Direction prediction | Existence prediction | |||||||
---|---|---|---|---|---|---|---|---|
Cornell | Wisconsin | Cora-ML | CiteSeer | Cornell | Wisconsin | Cora-ML | CiteSeer | |
ChebNet | 71.0±5.5 | 67.5±4.5 | 72.7±1.5 | 68.0±1.6 | 80.1±2.3 | 82.5±1.9 | 80.0±0.6 | 77.4±0.4 |
GCN | 56.2±8.7 | 71.0±4.0 | 79.8±1.1 | 68.9±2.8 | 75.1±1.4 | 75.1±1.9 | 81.6±0.5 | 76.9±0.5 |
APPNP | 69.5±9.0 | 75.1±3.5 | 83.7±0.7 | 77.9±1.6 | 74.9±1.5 | 75.7±2.2 | 82.5±0.6 | 78.6±0.7 |
SAGE | 75.2±11.0 | 72.0±3.5 | 68.2±0.8 | 68.7±1.5 | 79.8±2.4 | 77.3±2.9 | 75.0±0.0 | 74.1±1.0 |
GIN | 69.3±6.0 | 74.8±3.7 | 83.2±0.9 | 76.3±1.4 | 74.5±2.1 | 76.2±1.9 | 82.5±0.7 | 77.9±0.7 |
GAT | 67.9±11.1 | 53.2±2.6 | 50.0±0.1 | 50.6±0.5 | 77.9±3.2 | 74.6±0.0 | 75.0±0.0 | 75.0±0.0 |
DGCN | 80.7±6.3 | 74.5±7.2 | 79.6±1.5 | 78.5±2.3 | 80.0±3.9 | 82.8 ± 2.0 | 82.1±0.5 | 81.2±0.4 |
DiGraph | 79.3±1.9 | 82.3±4.9 | 80.8±1.1 | 81.0±1.1 | 80.6±2.5 | 82.8 ± 2.6 | 81.8±0.5 | 82.2 ± 0.6 |
DiGraphIB | 79.8±4.8 | 82.0±4.9 | 83.4±1.1 | 82.5±1.3 | 80.5±3.6 | 82.4±2.2 | 82.2±0.5 | 81.0±0.5 |
MagNet | 82.9 ± 3.5 | 83.3 ± 3.0 | 86.5 ± 0.7 | 84.8 ± 1.2 | 81.1 ± 3.3 | 82.8 ± 2.2 | 82.7 ± 0.7 | 79.9±0.6 |
Best q | 0.20 | 0.10 | 0.20 | 0.15 | 0.25 | 0.05 | 0.05 | 0.05 |
We have introduced MagNet, a neural network for directed graphs based on the magnetic Laplacian.
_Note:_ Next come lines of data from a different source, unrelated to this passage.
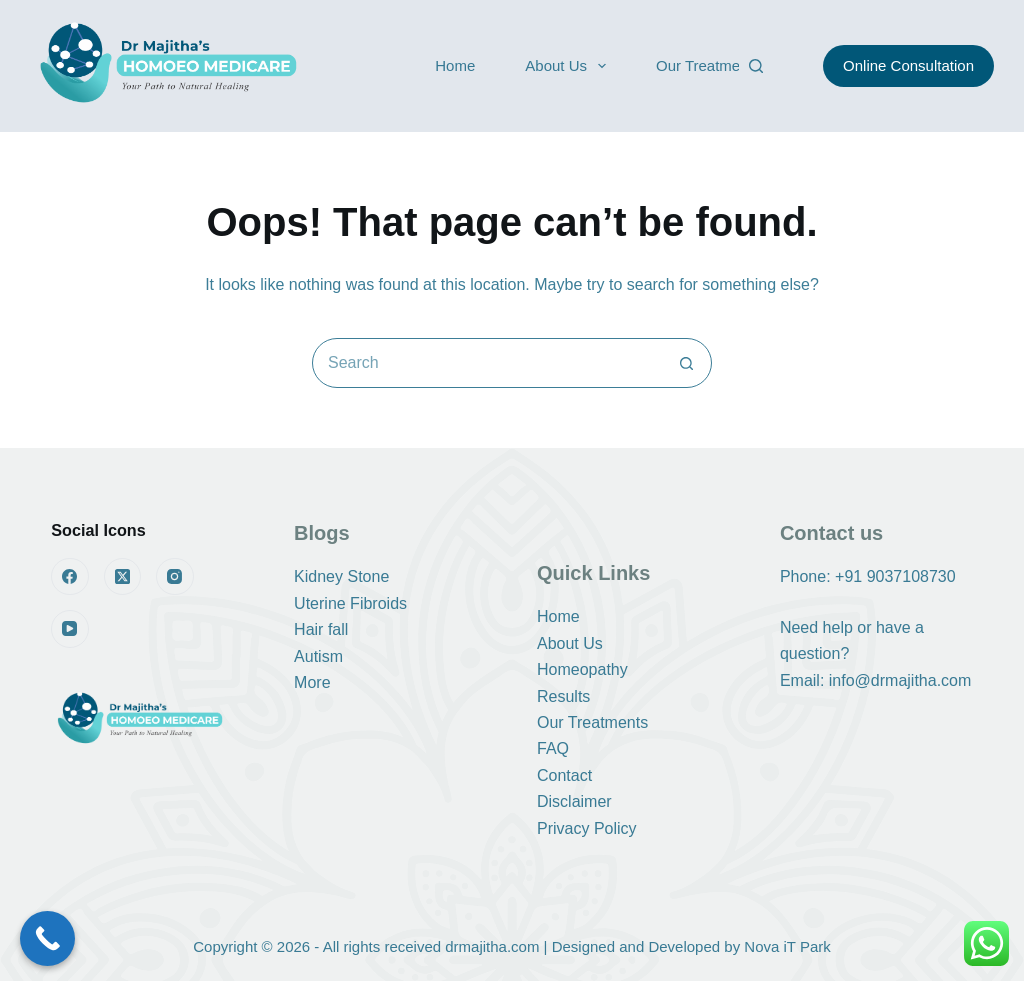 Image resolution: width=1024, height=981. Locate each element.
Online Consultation (908, 65)
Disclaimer (574, 801)
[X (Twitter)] (123, 577)
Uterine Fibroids (350, 603)
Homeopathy (582, 669)
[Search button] (686, 363)
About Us (569, 66)
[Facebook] (70, 577)
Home (455, 65)
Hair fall (321, 629)
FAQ (553, 748)
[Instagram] (175, 577)
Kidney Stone (341, 576)
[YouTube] (70, 629)
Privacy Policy (587, 828)
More (312, 682)
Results (563, 696)
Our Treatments (708, 65)
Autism (318, 656)
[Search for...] (487, 363)
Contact (564, 775)
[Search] (756, 66)
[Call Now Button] (47, 938)
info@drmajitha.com (900, 680) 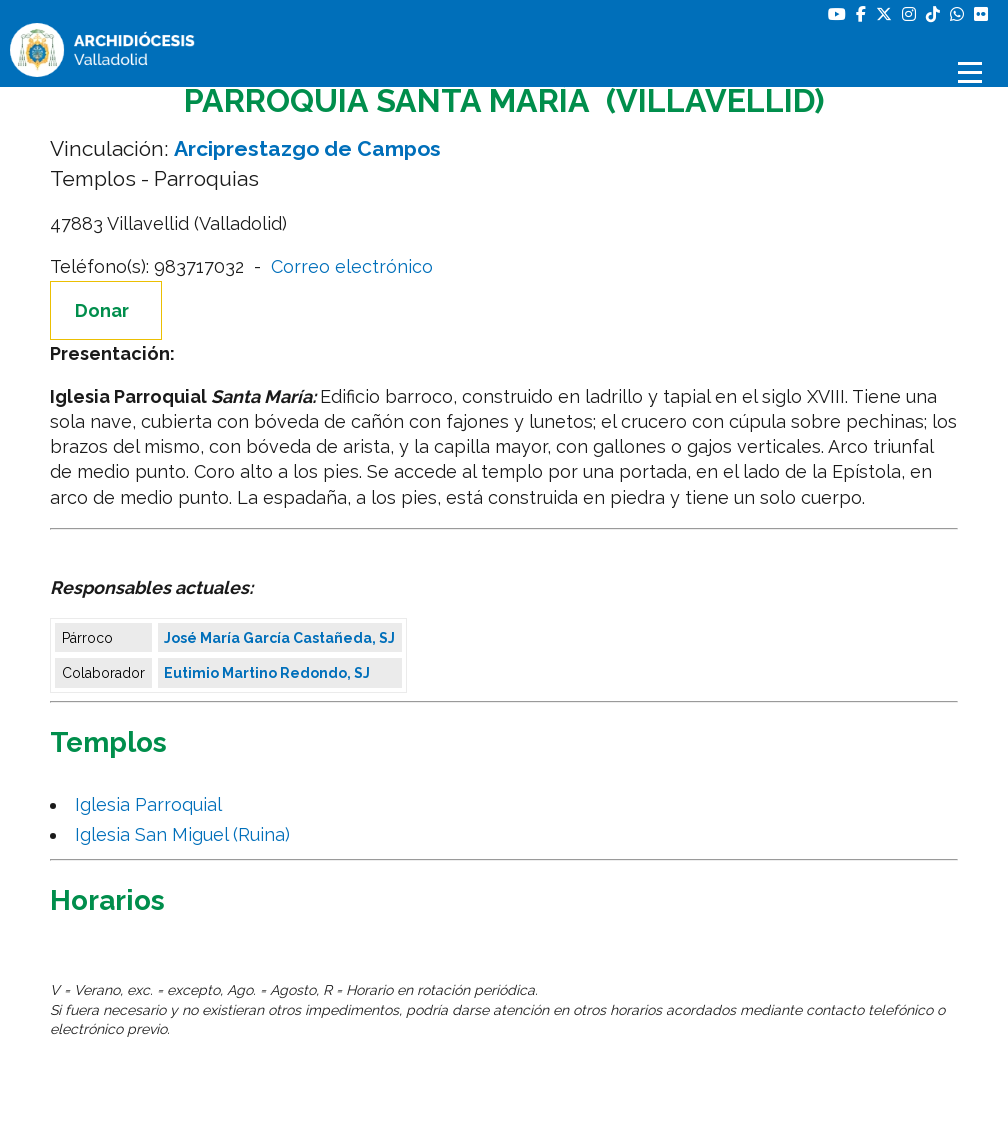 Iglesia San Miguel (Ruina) (187, 834)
This network can be viewed as the natural extension of spectral graph convolutional networks to the directed graph setting. We demonstrate the effectiveness of our network, and the importance of incorporating directional information via a complex Hermitian matrix, for link prediction and node classification on both real and synthetic datasets. Interesting avenues of future research would be using multiple q ’s along different channels, exploring the role of different normalizations of the magnetic Laplacian, and incorporating the magnetic Laplacian into other network architectures.
Our method has natural extensions to weighted, directed graphs when all edges are directed. However, it not clear what is the best way to extend it to weighted mixed graphs (with both directed and undirected edges). Our network does not incorporate an attention mechanism and, similar to many other networks, is not scalable to large graphs in its current form (although this may be addressed in future work). All of our data is publicly available for research purposes and does not contain personally identifiable information or offensive content. The method presented here has no greater or lesser impact on society than other graph neural network algorithms.
We would like to thank Jie Zhang who pointed out that our definition of the magnetic Laplacian differed by an entry-wise complex conjugation from the most commonly used definition in the literature. Y.H. thanks her supervisors Mihai Cucuringu and Gesine Reinert for their guidance.
This work was supported by the National Institutes of Health [grant NIGMS-R01GM135929 to M.H. and supporting X.Z, N.B.]; the University of Oxford [the Clarendon scholarship to Y.H.]; the National Science Foundation [grant DMS-1845856 to M.H.]; and the Department of Energy [grant DE-SC0021152 to M.H.].
1 Our definition of Θ coincides with that used in [ 19 ]. However, another definition (differing by a minus sign) also appears in the literature. These resulting magnetic Laplacians have the same eigenvalues and the corresponding eigenvectors are complex conjugates of one another. Therefore, this difference does not affect the performance of our network since our final layer separates the real and imaginary parts before multiplying by a trainable weight matrix (see Section 3 for details on the network structure).